**THE DATA:**
◇ ◇ ◇ ◇ ◇ ◇ ◇

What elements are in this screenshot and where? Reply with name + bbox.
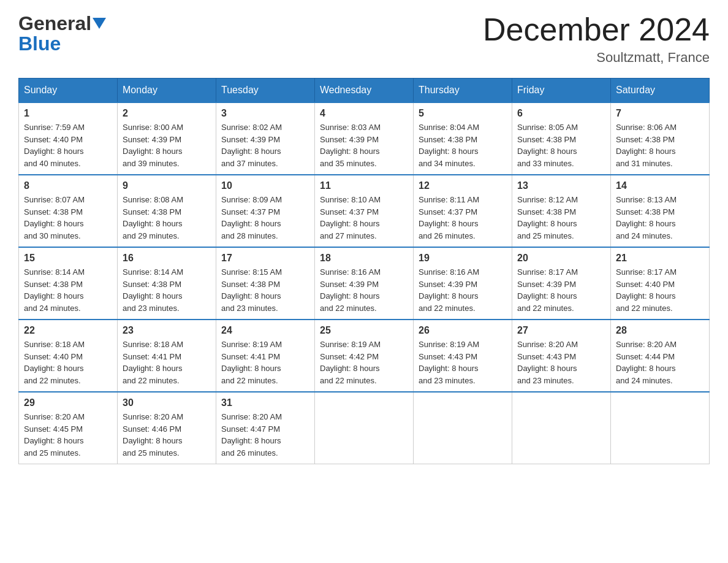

◇ ◇ ◇ ◇ ◇ ◇ ◇

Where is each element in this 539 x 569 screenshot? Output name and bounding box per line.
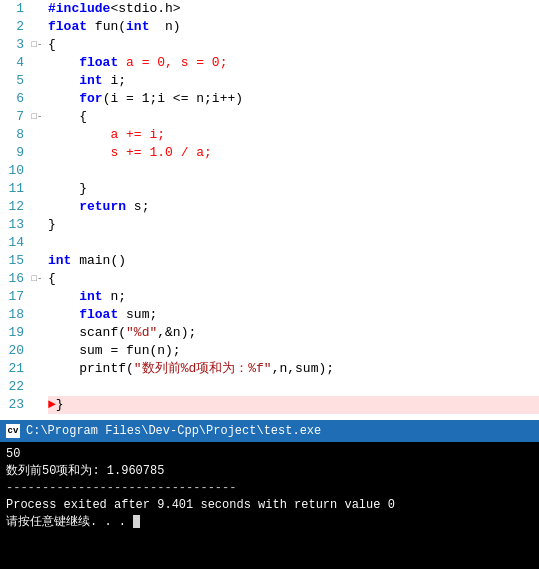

◇ ◇ ◇ ◇ ◇ ◇ ◇

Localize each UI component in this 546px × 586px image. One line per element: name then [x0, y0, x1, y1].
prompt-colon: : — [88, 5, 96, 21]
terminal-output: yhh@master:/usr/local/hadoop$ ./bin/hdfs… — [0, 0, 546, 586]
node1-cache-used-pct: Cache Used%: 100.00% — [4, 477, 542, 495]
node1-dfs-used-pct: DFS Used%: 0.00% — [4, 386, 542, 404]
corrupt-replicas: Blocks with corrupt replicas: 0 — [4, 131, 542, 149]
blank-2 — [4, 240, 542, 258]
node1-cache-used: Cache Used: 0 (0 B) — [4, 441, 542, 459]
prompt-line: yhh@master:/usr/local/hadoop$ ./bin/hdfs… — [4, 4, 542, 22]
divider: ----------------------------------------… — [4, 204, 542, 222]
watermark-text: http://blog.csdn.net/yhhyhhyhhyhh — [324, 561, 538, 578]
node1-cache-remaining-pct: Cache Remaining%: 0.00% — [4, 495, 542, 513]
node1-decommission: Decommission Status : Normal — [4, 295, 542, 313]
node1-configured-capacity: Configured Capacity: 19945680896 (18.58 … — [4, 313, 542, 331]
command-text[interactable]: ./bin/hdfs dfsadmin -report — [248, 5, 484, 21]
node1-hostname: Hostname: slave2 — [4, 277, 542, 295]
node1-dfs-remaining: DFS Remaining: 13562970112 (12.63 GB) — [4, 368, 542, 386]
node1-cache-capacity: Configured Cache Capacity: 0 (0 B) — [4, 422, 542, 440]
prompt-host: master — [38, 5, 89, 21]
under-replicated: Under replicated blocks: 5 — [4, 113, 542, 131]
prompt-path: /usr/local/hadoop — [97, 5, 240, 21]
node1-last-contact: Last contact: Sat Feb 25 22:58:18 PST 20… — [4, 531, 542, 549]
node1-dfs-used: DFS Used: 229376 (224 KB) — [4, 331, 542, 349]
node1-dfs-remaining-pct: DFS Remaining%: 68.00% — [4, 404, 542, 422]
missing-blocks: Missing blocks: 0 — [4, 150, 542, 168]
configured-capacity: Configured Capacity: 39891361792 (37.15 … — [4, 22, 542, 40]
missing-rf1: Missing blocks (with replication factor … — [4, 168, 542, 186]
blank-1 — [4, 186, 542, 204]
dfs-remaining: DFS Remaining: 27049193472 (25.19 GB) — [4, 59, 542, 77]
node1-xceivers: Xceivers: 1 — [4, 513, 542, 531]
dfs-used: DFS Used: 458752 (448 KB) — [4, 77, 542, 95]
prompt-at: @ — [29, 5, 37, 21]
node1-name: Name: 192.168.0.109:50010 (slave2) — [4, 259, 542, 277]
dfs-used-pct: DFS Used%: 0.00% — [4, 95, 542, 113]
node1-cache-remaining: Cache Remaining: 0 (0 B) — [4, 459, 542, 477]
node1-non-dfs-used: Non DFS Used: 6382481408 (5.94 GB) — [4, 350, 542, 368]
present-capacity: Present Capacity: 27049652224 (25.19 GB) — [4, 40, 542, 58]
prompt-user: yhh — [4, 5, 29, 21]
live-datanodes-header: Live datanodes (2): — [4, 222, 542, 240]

◇ ◇ ◇ ◇ ◇ ◇ ◇

**DIRECTIONS:** Among the entries above, how many lines contain the string "screenshot"? Only the number should be given.

**ANSWER BOX:** 2